Motte-and-bailey castle in Anstey, East Hertfordshire, England, UK

Anstey Castle was in the village of Anstey, Hertfordshire. It was a 12th-century stone motte and bailey fortress that, according to tradition, was founded by Eustace II, Count of Boulogne. It was either him, or one of his immediate progeny who established the first earthwork castle here. The castle had most probably been in existence for some time when the estate was acquired by Geoffrey de Mandeville, for he sought to strengthen his estate in the surrounding valley. It passed into the hands of the de Anstey family in the middle of the 12th century and was strengthened during the First Barons' War of 1215–1216 by Nicholas de Anstey, an opponent of King John, fighting for the barons. After the war ended de Anstey was commanded in 1218 to destroy the castle, with only those parts to remain that had been built before the war. The material from this demolition was supposed to be used in order to repair the nearby church, therefore the crest and shield from the castle feature in the church graffiti.

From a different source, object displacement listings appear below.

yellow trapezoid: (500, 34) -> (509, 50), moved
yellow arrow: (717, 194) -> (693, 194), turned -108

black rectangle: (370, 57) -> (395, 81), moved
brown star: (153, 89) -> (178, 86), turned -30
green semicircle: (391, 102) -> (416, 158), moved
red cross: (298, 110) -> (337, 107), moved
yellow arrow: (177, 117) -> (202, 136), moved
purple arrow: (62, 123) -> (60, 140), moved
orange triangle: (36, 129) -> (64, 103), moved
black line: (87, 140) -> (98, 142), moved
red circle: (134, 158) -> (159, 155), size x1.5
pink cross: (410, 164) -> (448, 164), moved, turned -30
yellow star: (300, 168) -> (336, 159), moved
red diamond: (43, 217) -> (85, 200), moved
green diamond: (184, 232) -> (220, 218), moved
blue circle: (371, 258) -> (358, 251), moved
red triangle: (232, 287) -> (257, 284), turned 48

After the death of de Anstey in 1225, the castle and the surrounding estate was seized by the king from his daughter who was a minor at that time. He tasked William Fitz Baldwin to acquire the estate and deliver it to Robert de Rokele, who shall keep it on behalf of the Bishop of Canterbury. the castle is mentioned as such in 1304, but by 1314, it is mentioned as merely a manor, not as a castle.

Today, the remains of the castle include a large motte around 27 ft in height and measuring 75 by 65 m. A 10 m ditch filled with water surrounds the motte, while the bailey to the north and the east is surrounded by a dry ditch. A large mound also remains on the site, which was excavated in 1902–1903 by R.T. Andrews and W. B Gerish but their findings about the age of the castle and when it was built were inconclusive. There are no remains of the castle left to be seen on the mound.